Lines below starting with the line with "use and disclose his/her personal data as" and going on through the line with "his/her personal data." must be output exactly; the rest of the records must be left out.

-=-=-

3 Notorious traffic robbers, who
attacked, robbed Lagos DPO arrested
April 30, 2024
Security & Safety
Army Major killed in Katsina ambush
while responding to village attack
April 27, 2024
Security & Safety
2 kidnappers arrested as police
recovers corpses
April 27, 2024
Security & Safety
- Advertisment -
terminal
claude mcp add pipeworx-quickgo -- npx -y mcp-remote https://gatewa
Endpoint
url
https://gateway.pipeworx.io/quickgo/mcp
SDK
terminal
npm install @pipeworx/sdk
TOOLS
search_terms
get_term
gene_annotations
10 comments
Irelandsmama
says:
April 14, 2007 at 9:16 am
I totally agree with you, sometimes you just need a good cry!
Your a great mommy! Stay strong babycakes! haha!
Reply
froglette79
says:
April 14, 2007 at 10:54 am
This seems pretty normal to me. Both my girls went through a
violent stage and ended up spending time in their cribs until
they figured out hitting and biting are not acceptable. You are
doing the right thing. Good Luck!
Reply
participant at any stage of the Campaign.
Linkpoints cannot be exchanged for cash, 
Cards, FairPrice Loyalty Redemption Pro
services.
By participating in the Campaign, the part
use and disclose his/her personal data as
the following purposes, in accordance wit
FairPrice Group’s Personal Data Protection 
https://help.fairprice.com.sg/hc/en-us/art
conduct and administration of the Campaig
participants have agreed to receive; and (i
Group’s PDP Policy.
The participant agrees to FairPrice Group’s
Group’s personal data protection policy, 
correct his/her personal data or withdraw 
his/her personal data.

-=-=-

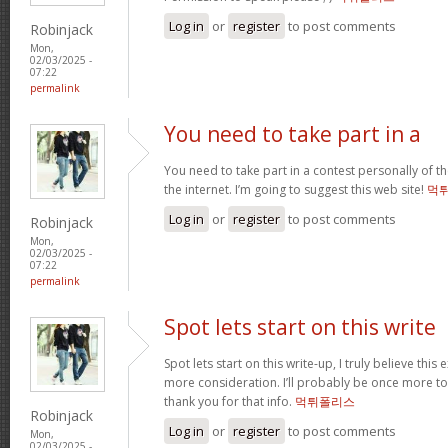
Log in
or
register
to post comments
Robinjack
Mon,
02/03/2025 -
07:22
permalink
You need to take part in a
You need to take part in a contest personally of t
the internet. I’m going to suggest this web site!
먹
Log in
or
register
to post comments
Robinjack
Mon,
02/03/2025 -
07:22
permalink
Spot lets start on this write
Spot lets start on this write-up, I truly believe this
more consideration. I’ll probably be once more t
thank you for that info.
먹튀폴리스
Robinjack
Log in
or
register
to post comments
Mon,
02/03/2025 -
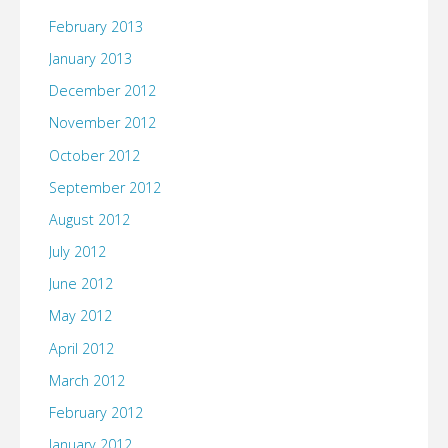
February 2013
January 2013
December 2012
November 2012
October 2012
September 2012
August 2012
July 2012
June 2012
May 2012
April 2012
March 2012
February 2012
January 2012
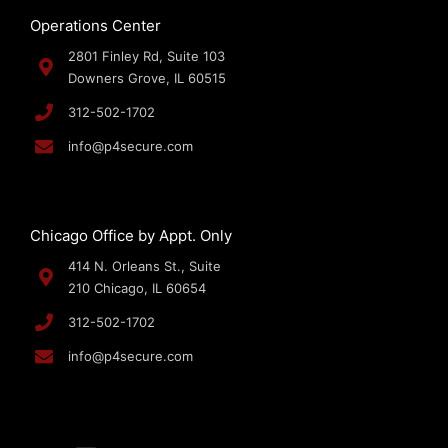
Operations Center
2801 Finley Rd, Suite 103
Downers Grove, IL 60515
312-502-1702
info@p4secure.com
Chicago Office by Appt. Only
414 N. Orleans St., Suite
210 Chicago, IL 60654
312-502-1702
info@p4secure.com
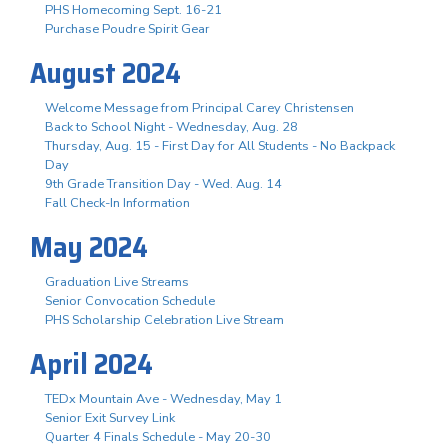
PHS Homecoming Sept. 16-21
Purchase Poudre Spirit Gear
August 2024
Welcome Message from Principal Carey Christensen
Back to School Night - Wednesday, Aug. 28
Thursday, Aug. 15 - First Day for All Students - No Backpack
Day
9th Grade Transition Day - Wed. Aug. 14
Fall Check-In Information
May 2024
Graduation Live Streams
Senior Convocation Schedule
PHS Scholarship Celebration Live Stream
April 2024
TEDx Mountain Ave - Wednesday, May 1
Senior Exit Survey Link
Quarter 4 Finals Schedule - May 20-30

-=-=-

* [REPLY]
use and disclose his/her personal data as
the following purposes, in accordance wit
FairPrice Group’s Personal Data Protection 
https://help.fairprice.com.sg/hc/en-us/art
conduct and administration of the Campaig
participants have agreed to receive; and (i
Group’s PDP Policy.
The participant agrees to FairPrice Group’s
Group’s personal data protection policy, 
correct his/her personal data or withdraw 
his/her personal data.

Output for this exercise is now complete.